(INFORMATION PROVIDED)

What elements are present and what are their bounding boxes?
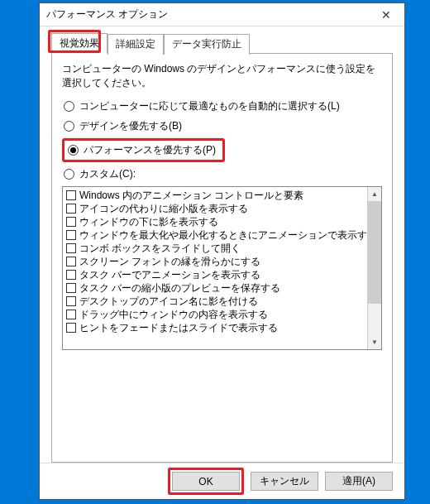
option-row[interactable]: ウィンドウを最大化や最小化するときにアニメーションで表示する [64,228,366,242]
ok-button[interactable]: OK [172,472,240,491]
options-list[interactable]: Windows 内のアニメーション コントロールと要素アイコンの代わりに縮小版を… [63,187,367,349]
option-label: ウィンドウを最大化や最小化するときにアニメーションで表示する [79,228,367,242]
option-label: タスク バーでアニメーションを表示する [79,268,260,281]
option-row[interactable]: タスク バーでアニメーションを表示する [64,268,366,281]
tab-strip: 視覚効果 詳細設定 データ実行防止 [51,33,393,54]
scroll-down-icon[interactable]: ▼ [368,335,381,349]
apply-button[interactable]: 適用(A) [325,472,393,491]
checkbox-icon [66,283,76,293]
client-area: 視覚効果 詳細設定 データ実行防止 コンピューターの Windows のデザイン… [40,26,404,463]
radio-icon [64,121,74,132]
window-title: パフォーマンス オプション [46,7,168,22]
checkbox-icon [66,310,76,319]
option-label: デスクトップのアイコン名に影を付ける [79,295,258,308]
dialog-window: パフォーマンス オプション ✕ 視覚効果 詳細設定 データ実行防止 コンピュータ… [39,2,405,500]
scroll-thumb[interactable] [368,201,381,305]
radio-auto[interactable]: コンピューターに応じて最適なものを自動的に選択する(L) [62,98,382,114]
option-label: ヒントをフェードまたはスライドで表示する [79,321,278,334]
radio-icon [68,145,79,156]
radio-icon [64,101,74,112]
option-label: アイコンの代わりに縮小版を表示する [79,202,248,215]
tab-visual-effects[interactable]: 視覚効果 [51,33,108,54]
close-button[interactable]: ✕ [368,3,404,26]
titlebar: パフォーマンス オプション ✕ [40,3,404,26]
checkbox-icon [66,257,76,266]
checkbox-icon [66,243,76,253]
option-row[interactable]: スクリーン フォントの縁を滑らかにする [64,255,366,268]
radio-label: コンピューターに応じて最適なものを自動的に選択する(L) [79,99,340,113]
radio-label: デザインを優先する(B) [79,119,182,133]
radio-performance[interactable]: パフォーマンスを優先する(P) [66,142,217,158]
option-row[interactable]: コンボ ボックスをスライドして開く [64,242,366,255]
close-icon: ✕ [381,8,391,22]
option-label: ウィンドウの下に影を表示する [79,215,218,228]
option-row[interactable]: ヒントをフェードまたはスライドで表示する [64,321,366,334]
option-label: Windows 内のアニメーション コントロールと要素 [79,189,303,202]
checkbox-icon [66,296,76,306]
tab-panel-visual: コンピューターの Windows のデザインとパフォーマンスに使う設定を選択して… [51,53,393,463]
radio-label: カスタム(C): [79,167,136,181]
checkbox-icon [66,270,76,280]
checkbox-icon [66,323,76,333]
option-row[interactable]: ウィンドウの下に影を表示する [64,215,366,228]
radio-design[interactable]: デザインを優先する(B) [62,118,382,134]
option-row[interactable]: タスク バーの縮小版のプレビューを保存する [64,281,366,295]
button-row: OK キャンセル 適用(A) [40,463,404,499]
highlight-radio-perf: パフォーマンスを優先する(P) [62,138,225,162]
description-text: コンピューターの Windows のデザインとパフォーマンスに使う設定を選択して… [62,62,382,90]
tab-dep[interactable]: データ実行防止 [164,34,250,55]
checkbox-icon [66,204,76,214]
cancel-button[interactable]: キャンセル [251,472,318,491]
checkbox-icon [66,217,76,227]
highlight-ok-button: OK [168,468,244,495]
option-row[interactable]: Windows 内のアニメーション コントロールと要素 [64,189,366,202]
options-listbox: Windows 内のアニメーション コントロールと要素アイコンの代わりに縮小版を… [62,186,382,350]
option-label: ドラッグ中にウィンドウの内容を表示する [79,308,268,321]
radio-icon [64,169,74,180]
checkbox-icon [66,190,76,200]
option-label: スクリーン フォントの縁を滑らかにする [79,255,260,268]
option-row[interactable]: デスクトップのアイコン名に影を付ける [64,295,366,308]
radio-label: パフォーマンスを優先する(P) [84,143,216,157]
option-row[interactable]: ドラッグ中にウィンドウの内容を表示する [64,308,366,321]
option-label: コンボ ボックスをスライドして開く [79,242,241,255]
option-row[interactable]: アイコンの代わりに縮小版を表示する [64,202,366,215]
option-label: タスク バーの縮小版のプレビューを保存する [79,281,280,295]
scrollbar[interactable]: ▲ ▼ [367,187,381,349]
checkbox-icon [66,230,76,240]
scroll-up-icon[interactable]: ▲ [368,187,381,201]
tab-advanced[interactable]: 詳細設定 [108,34,164,55]
radio-custom[interactable]: カスタム(C): [62,166,382,182]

(End INFORMATION PROVIDED)

YOUR TASK
Looking at the data above, say how many lines include the string "スクリーン" and add nothing.

EXERCISE RESPONSE
2